SAUDI-IRAN TALKS OFFER HOPE OF RECONCILIATION

The Financial Times has revealed that Iraq’s leadership is at the centre of talks between Saudi Arabia and Iran; apparently intended to defuse longstanding regional rivalry and shift the geopolitical dynamics of the region.  The talks are being orchestrated by Iraq’s Prime Minister Mustafa al-Kadhimi.  The first meeting is reported to have taken place on 9 April. 

The Saudi delegation was led by intelligence chief General Khaled bin Ali al-Humaida and the Iranian delegation was headed by national security council secretary General Ali Shamkhani. It is obvious that any reduction of tension between Iran and Saudi Arabia would be a boon for Iraq, let alone a full reconciliation for the region.  Moreover, it seems likely that any improvement in relations between Riyadh and Tehran would benefit the rest of the Gulf states which have traditionally traded with Iran but have also limited political connections and economic activities due to international sanctions placed on Iran. 

It also seems that an improvement in relations between Saudi Arabia and Iran would help Europe, not only by improving the chances of restoring the JCPOA and therefore reducing the very unwelcome threat of a nuclear-armed Iran close to NATO’s southern flank, but also because it would be likely to give real impetus to renewed trade between Europe and the rest of the MENA region.

If any kind of bilateral rapprochement emerges from these recent talks, it seems that it will be a most welcome development.

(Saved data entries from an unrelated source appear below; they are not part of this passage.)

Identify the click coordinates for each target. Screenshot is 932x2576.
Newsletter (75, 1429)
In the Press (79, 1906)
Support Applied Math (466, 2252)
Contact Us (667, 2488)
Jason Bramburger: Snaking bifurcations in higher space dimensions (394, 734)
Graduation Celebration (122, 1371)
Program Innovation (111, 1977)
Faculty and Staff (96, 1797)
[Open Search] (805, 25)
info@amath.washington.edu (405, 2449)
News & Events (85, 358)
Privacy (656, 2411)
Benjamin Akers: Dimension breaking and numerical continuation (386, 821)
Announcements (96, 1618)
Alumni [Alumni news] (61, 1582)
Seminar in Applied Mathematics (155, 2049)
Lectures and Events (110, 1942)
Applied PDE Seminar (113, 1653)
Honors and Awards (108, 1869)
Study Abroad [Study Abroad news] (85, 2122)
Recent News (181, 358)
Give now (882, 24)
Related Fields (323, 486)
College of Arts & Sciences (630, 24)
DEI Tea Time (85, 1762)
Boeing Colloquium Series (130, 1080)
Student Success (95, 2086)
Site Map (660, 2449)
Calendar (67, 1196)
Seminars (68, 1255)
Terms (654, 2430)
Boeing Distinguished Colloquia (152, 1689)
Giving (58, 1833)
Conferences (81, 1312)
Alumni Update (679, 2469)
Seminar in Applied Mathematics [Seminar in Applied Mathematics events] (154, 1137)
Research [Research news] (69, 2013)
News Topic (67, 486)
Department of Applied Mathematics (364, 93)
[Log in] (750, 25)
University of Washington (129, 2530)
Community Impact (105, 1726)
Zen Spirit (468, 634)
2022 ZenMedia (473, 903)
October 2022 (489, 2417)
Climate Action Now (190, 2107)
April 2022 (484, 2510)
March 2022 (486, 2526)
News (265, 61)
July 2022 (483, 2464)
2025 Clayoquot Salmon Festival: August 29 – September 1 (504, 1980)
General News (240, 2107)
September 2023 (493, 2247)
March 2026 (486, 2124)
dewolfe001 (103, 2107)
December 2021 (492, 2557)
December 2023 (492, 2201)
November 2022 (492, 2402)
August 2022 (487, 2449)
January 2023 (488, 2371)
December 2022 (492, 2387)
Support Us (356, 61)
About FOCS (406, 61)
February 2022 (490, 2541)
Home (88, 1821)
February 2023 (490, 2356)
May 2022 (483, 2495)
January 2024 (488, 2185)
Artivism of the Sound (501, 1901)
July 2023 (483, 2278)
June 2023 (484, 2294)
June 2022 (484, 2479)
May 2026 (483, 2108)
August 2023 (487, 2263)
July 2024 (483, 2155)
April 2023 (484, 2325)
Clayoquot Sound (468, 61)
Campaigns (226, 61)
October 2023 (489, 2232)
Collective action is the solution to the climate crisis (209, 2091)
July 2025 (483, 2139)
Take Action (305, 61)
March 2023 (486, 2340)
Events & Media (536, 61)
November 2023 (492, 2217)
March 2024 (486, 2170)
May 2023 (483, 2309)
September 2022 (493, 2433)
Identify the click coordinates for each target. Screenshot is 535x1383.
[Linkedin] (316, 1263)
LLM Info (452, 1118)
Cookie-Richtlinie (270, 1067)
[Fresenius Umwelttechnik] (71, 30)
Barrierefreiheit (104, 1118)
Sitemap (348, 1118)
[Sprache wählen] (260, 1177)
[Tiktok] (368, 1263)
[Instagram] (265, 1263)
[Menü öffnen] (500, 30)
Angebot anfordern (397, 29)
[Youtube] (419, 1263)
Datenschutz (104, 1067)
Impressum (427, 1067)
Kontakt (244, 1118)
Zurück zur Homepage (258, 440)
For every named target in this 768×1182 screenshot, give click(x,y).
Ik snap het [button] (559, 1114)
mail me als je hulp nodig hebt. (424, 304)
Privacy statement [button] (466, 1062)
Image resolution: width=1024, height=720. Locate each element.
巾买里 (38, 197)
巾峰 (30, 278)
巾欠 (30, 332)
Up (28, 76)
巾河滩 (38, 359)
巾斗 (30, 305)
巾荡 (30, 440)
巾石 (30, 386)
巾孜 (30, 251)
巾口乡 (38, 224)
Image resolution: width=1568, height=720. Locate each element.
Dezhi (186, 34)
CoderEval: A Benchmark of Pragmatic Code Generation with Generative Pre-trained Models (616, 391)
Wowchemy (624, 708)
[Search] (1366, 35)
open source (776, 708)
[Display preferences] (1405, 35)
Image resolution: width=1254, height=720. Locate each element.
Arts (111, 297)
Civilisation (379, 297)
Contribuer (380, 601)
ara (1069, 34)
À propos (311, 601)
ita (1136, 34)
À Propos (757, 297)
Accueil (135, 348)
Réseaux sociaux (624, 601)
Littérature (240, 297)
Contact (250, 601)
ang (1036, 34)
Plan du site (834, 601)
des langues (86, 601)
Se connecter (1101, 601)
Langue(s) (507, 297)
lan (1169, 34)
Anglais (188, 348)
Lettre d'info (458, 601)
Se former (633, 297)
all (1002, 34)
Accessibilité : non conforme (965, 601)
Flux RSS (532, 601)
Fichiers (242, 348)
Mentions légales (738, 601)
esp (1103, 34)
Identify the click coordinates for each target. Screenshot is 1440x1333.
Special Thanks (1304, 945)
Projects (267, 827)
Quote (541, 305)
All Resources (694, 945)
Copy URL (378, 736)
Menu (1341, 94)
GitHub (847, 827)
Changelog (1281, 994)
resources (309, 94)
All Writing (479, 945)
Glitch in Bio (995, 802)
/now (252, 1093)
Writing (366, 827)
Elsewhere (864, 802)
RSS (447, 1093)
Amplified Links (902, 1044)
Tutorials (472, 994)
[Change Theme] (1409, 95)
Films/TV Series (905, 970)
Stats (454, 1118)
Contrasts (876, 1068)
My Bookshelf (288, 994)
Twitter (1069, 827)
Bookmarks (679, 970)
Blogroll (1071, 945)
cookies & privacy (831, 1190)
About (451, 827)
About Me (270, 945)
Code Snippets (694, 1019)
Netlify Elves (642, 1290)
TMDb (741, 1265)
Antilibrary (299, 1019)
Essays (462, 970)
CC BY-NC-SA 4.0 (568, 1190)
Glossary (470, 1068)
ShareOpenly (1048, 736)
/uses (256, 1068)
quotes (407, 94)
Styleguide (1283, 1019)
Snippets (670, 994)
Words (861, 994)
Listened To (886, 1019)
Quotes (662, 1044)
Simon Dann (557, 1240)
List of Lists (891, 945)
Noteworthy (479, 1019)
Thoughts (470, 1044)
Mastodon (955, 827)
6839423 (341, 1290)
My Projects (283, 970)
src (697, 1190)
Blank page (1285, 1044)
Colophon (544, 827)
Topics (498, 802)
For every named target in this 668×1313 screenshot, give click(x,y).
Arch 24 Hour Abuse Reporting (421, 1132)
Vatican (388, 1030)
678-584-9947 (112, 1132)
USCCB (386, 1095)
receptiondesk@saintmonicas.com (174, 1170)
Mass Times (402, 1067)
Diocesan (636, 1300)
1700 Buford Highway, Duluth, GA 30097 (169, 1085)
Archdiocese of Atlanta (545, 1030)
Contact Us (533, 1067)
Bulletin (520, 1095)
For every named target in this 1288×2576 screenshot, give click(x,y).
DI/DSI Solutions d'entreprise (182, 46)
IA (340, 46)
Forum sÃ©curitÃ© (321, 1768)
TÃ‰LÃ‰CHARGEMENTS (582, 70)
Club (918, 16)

Measures that bring future stability to the region are welcomed for improving security as well as prosperity for the Gulf, Iran, and the wider world. The Middle East has become a byword for regional turbulence and conflict.  At the same time, the Gulf states have emerged both as welcome centres of stability and as emerging economic powerhouses eager to play a full part in the emerging opportunities offered by the 4th Industrial Revolution. Efforts by the regional opponents to build more constructive relations are to be supported.